When Mrs Regnante was advised by her IT colleagues to make a two hour round trip to Essex to get her officer laptop fixed, Mr King questioned why her husband drove her.

The hearing was told the firm had installed hand sanitiser units around the office and provided the 15 staff who worked there with masks, antibacterial wipes, tissues and hand cream and staggered start times in a bid to make the area ‘Covid safe’.

Giuseppe Regnante (pictured) was said to be clinically extremely vulnerable, having survived stomach cancer in 2018 – undergoing chemotherapy and operations to remove his spleen and stomach

But Mrs Regnante said there was little evidence of any precautions when she came in for her evening shift and she eventually messaged her manager saying: ‘Giuseppe is at very high risk of becoming seriously ill if infected.

‘I cannot risk becoming infected and feel that coming to work would leave me exposed to potentially contaminated surfaces and it is difficult to social distance all of the time, with the best of intention.

‘With COVID-19 being such an infectious disease, I don’t believe we can be certain of not contracting it if it is present around us.

‘With my husband having two vital organs missing affecting his immune system and having had chemotherapy in the past 12 months, I will not take the chance of this happening.

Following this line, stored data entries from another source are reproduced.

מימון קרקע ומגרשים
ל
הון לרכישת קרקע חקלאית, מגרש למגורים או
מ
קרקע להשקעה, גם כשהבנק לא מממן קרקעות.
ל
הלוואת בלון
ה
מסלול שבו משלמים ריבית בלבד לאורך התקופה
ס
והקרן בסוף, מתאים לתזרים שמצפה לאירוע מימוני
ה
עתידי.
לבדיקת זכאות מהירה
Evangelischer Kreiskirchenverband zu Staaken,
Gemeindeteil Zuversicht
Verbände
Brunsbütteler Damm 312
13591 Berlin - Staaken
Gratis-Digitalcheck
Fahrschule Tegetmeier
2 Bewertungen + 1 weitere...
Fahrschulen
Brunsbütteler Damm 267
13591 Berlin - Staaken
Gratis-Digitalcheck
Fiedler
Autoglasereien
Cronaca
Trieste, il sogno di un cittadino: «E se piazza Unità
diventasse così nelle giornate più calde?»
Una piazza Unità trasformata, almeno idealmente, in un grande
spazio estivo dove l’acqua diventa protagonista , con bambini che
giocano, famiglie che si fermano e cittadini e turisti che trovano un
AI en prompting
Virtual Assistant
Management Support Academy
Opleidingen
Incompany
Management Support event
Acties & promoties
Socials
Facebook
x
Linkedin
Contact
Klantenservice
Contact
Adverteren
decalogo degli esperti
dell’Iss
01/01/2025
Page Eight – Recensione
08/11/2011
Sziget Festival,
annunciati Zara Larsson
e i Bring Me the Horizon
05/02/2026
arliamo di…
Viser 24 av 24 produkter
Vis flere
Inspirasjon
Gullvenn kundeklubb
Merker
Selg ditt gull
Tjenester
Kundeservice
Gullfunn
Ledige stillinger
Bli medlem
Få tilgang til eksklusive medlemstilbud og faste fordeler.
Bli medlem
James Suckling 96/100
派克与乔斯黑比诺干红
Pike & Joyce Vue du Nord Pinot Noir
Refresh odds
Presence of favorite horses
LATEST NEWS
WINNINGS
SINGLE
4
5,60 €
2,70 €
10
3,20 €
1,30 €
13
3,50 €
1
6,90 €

‘I know there probably are people working across the company who live with people who are shielding and who work at ECL sites. 

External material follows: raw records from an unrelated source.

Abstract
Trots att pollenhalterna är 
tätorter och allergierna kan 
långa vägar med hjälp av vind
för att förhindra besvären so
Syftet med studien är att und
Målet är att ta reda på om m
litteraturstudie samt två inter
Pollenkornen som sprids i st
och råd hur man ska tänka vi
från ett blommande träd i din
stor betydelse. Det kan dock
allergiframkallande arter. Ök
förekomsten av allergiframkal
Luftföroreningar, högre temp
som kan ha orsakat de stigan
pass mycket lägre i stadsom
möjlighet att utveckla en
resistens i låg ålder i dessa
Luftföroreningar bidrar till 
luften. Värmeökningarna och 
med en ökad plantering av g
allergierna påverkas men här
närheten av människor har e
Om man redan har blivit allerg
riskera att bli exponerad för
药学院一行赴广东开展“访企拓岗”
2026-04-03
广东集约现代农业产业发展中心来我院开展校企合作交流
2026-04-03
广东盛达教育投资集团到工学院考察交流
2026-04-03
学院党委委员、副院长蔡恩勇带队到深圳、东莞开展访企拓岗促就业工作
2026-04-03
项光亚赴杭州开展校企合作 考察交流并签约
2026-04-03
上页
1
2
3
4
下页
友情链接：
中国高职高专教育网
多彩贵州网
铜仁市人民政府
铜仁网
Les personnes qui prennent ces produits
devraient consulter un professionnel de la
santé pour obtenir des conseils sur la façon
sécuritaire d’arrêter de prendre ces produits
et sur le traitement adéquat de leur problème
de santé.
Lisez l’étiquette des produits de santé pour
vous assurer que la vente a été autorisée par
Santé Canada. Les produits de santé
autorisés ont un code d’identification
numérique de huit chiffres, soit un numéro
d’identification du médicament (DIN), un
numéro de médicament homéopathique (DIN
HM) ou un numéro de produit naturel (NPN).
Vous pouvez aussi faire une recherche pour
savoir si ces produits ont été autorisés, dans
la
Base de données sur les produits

‘However, this is very much their call to make and we are all different.

‘The government advice from the beginning has been very clear, i.e. that people must work from home, unless it’s absolutely not possible to do so. 

‘I hoped my managers would be able to accommodate me with this situation but I have no alternative but to reluctantly hand in my notice, in order to protect my husband from any risks that attending the office would entail.

‘I do not have confidence that the measures put in place at the Worthing office will be effective, due to its size and the amount of people working in the said environment.’

In his ruling, employment Judge Eoin Fowell criticised Mr King for being ‘blunt, uncompromising, hostile and unsympathetic’ in his emails to Mrs Regnante.

The judge added: ‘The thrust of the government guidance was that the population in general, and Mrs Regnante in particular, should have stayed at home unless absolutely necessary.

‘That guidance also placed an obligation on the employer to help her with that and to discuss things with her but it does not seem that much was done to facilitate her working from home.

‘She had some IT equipment, which was problematical, and the onus was put on her to sort it out. 

That put her in the difficult position at one stage of a long drive to Brentwood, at a time when police were stopping cars thought to be making unnecessary journeys, and the company then sought to use that journey as a reason why she should be able to work in the office.

‘The vast majority of her tasks could have been done at home but the company appears to us more concerned with fairness arguments, which essentially boil down to asking, “Why should she get away with being at home?” 

‘The emphasis placed by the company on getting her back into the office seems out of all proportion to the benefit to be gained by the company.

‘It is particularly surprising that the company would go to the extreme of suggesting that she go to live in a hotel, which would probably cost more than her wages just so she can be back in the office from time to time.

‘Fundamentally, she was an administrator, working in a support role, with a clinically extremely vulnerable husband, who was able to do most of her work from home.

‘The risk to Mr Regnante, if he caught Covid, was very serious. 

‘Even a 1% chance of bringing Covid into the house would quite reasonably be viewed as an unacceptable risk. 

‘There was no real recognition anywhere that Mrs Regnante genuinely believed she was putting her husband’s life at risk if she came into the office. 

‘The difficulties of working from home seem to have been exaggerated and escalated unnecessarily.’